Even with all of these innovations, limitations were still there. For instance, word2vec doesn’t capture context, so it remained hard to capture polysemy (words with multiple meanings) and other linguistic phenomena. Moreover, rare tokens that were never encountered in these pre-trained models would get a default representation (the <unk> token) which led to loss of information.
Luckily, the field hasn’t stood still in the meantime. New innovations have brought transformer-based architectures for language models, and with these models came a new way of tokenization: subword tokenization. This architecture in combination with this method of tokenization solves the aforementioned limitations of capturing rare words and providing context.
To perform subword tokenization, the field has reinvented an old data compression algorithm: byte pair encoding.
In this tutorial, I’ll explain what it is, what makes it so effective and how to implement it yourself.
What is byte pair encoding?
Byte pair encoding (BPE) was originally invented in 1994 as a technique for data compression. Data was compressed by replacing commonly occurring pairs of consecutive bytes by a byte that wasn’t present in the data yet.

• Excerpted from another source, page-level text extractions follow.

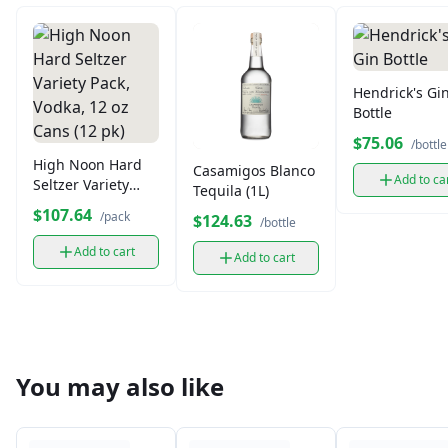
Hendrick's Gi
Bottle
$75.06
/bottle
High Noon Hard
Casamigos Blanco
Add to ca
Seltzer Variety
Tequila (1L)
Pack, Vodka, 12 oz
$107.64
/pack
$124.63
/bottle
Cans (12 pk)
Add to cart
Add to cart
You may also like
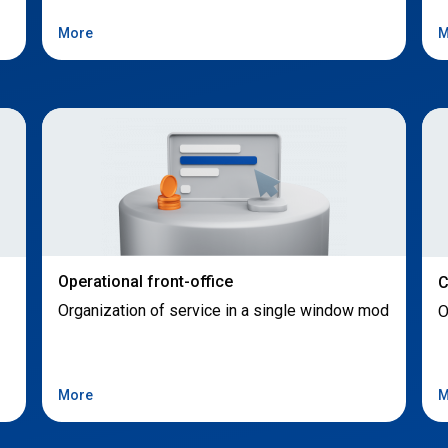
More
M
Operational front-office
C
Organization of service in a single window mod
O
More
M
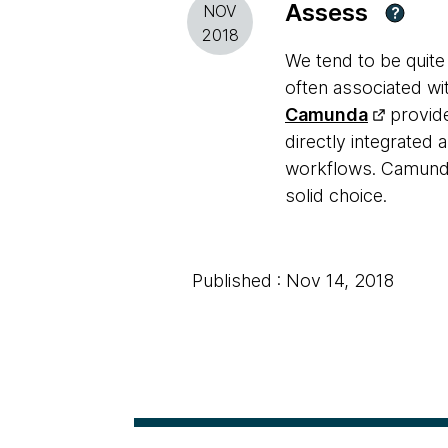
Assess
NOV
?
2018
We tend to be quite
often associated w
Camunda
provide
directly integrated 
workflows. Camunda 
solid choice.
Published : Nov 14, 2018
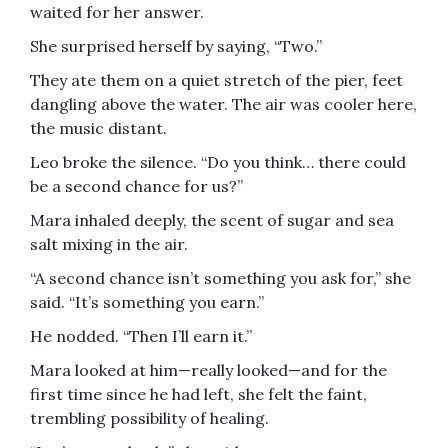
waited for her answer.
She surprised herself by saying, “Two.”
They ate them on a quiet stretch of the pier, feet
dangling above the water. The air was cooler here,
the music distant.
Leo broke the silence. “Do you think… there could
be a second chance for us?”
Mara inhaled deeply, the scent of sugar and sea
salt mixing in the air.
“A second chance isn’t something you ask for,” she
said. “It’s something you earn.”
He nodded. “Then I’ll earn it.”
Mara looked at him—really looked—and for the
first time since he had left, she felt the faint,
trembling possibility of healing.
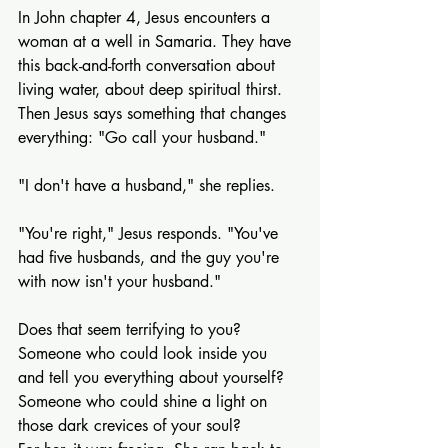
In John chapter 4, Jesus encounters a 
woman at a well in Samaria. They have 
this back-and-forth conversation about 
living water, about deep spiritual thirst. 
Then Jesus says something that changes 
everything: "Go call your husband."
"I don't have a husband," she replies.
"You're right," Jesus responds. "You've 
had five husbands, and the guy you're 
with now isn't your husband."
Does that seem terrifying to you? 
Someone who could look inside you 
and tell you everything about yourself? 
Someone who could shine a light on 
those dark crevices of your soul?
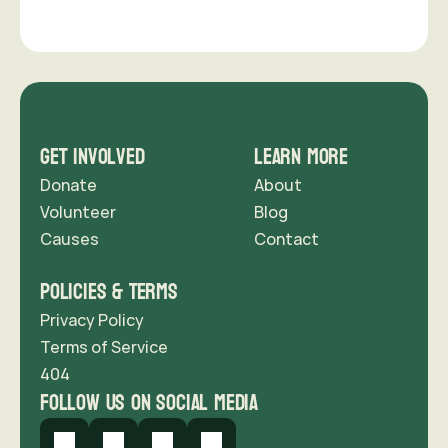
support us
Get Involved
Learn More
Donate
About
Volunteer
Blog
Causes
Contact 
Policies & Terms
Privacy Policy
Terms of Service
404
follow us on social media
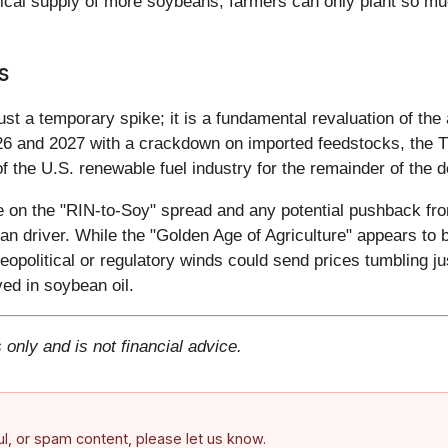
cal supply of more soybeans; farmers can only plant so muc
s
just a temporary spike; it is a fundamental revaluation of t
26 and 2027 with a crackdown on imported feedstocks, the T
f the U.S. renewable fuel industry for the remainder of the 
 on the "RIN-to-Soy" spread and any potential pushback fro
an driver. While the "Golden Age of Agriculture" appears to be
eopolitical or regulatory winds could send prices tumbling j
ved in soybean oil.
 only and is not financial advice.
ful, or spam content, please let us know.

In order to make byte pair encoding suitable for subword tokenization in NLP, some amendmends have been made. Frequently occurring subword pairs are merged instead of replaced by another character as they would in the original compression algorithm.

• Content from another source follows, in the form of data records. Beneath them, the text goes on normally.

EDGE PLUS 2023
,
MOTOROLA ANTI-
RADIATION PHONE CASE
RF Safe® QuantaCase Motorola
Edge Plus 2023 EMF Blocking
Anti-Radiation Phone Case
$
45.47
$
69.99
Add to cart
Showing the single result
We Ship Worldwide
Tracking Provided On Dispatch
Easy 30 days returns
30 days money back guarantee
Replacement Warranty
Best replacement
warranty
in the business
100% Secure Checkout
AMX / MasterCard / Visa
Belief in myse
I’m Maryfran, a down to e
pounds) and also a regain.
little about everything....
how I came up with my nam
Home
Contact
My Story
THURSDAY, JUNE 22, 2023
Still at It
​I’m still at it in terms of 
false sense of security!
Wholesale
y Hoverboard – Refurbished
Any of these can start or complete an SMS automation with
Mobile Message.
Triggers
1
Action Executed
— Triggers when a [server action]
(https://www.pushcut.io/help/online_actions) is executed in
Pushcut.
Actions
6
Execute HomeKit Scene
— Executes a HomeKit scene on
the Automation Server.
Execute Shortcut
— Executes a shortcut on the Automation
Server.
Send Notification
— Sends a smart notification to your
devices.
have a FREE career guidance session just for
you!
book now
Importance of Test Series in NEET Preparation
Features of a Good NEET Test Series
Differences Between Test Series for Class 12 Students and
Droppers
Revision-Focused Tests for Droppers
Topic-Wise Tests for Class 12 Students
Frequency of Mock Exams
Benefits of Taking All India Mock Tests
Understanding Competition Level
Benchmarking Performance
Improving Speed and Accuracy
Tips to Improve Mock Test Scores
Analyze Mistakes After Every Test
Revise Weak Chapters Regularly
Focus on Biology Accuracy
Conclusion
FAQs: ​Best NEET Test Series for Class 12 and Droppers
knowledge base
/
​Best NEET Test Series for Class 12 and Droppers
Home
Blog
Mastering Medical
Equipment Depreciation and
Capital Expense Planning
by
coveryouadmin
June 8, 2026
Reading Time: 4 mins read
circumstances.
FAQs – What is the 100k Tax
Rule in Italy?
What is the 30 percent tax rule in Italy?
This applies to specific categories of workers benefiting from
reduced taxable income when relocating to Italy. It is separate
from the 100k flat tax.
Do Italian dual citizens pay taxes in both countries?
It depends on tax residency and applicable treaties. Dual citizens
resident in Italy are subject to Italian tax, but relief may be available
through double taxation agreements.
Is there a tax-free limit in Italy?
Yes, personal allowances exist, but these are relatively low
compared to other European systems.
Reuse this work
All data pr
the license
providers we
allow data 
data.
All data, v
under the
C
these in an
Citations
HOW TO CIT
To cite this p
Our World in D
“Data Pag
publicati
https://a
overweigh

Using BPE, we make sure that frequent words are represented as single tokens whereas low frequency words are split up into multiple subword tokens.
In order to understand byte pair encoding, we’ll demonstrate how it works with an example:
Suppose you have a corpus with the following set of words and their frequencies after initial word tokenization:
{
"book": 12,
"nook": 8,
"noob": 14,
"boob": 5,
"books": 6
}We start off with a character vocabulary of: {"b", "k", "n", "s", "o"}.
If we split our corpus into the character vocabulary tokens, we get:
| Word | Characters | Counts |
|---|---|---|
| book | b o o k | 12 |
| nook | n o o k | 8 |
| noob | n o o b | 14 |
| boob | b o o b | 5 |
| books | b o o k s | 6 |
With Byte Pair Encoding, we then count all character combinations and compute their frequency within 'words'. The most frequently occurring character combinations will then be merged.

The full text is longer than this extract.